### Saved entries

========================

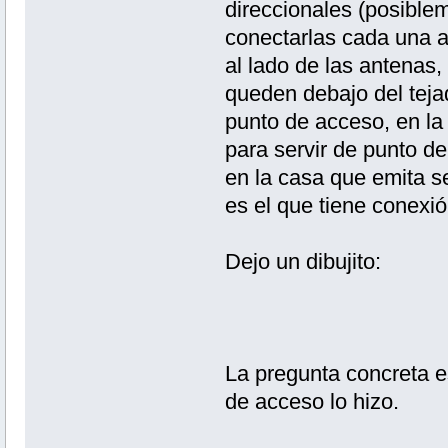
direccionales (posiblem
conectarlas cada una a
al lado de las antenas,
queden debajo del tejad
punto de acceso, en la 
para servir de punto d
en la casa que emita se
es el que tiene conexi
Dejo un dibujito:
La pregunta concreta e
de acceso lo hizo.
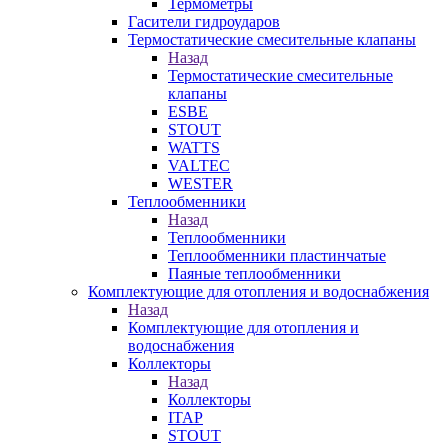
Термометры
Гасители гидроударов
Термостатические смесительные клапаны
Назад
Термостатические смесительные
клапаны
ESBE
STOUT
WATTS
VALTEC
WESTER
Теплообменники
Назад
Теплообменники
Теплообменники пластинчатые
Паяные теплообменники
Комплектующие для отопления и водоснабжения
Назад
Комплектующие для отопления и
водоснабжения
Коллекторы
Назад
Коллекторы
ITAP
STOUT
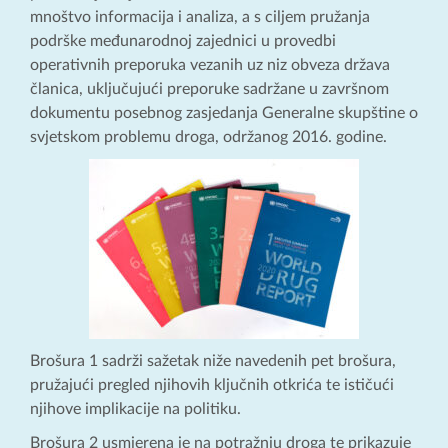
mnoštvo informacija i analiza, a s ciljem pružanja
podrške međunarodnoj zajednici u provedbi
operativnih preporuka vezanih uz niz obveza država
članica, uključujući preporuke sadržane u završnom
dokumentu posebnog zasjedanja Generalne skupštine o
svjetskom problemu droga, održanog 2016. godine.
Brošura 1 sadrži sažetak niže navedenih pet brošura,
pružajući pregled njihovih ključnih otkrića te ističući
njihove implikacije na politiku.
Brošura 2 usmjerena je na potražnju droga te prikazuje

========================

### Goal of the exercise
Some of the data mentions "Brošura". Copy every line where it does.

### Solution for this task
Brošura 1 sadrži sažetak niže navedenih pet brošura,
Brošura 2 usmjerena je na potražnju droga te prikazuje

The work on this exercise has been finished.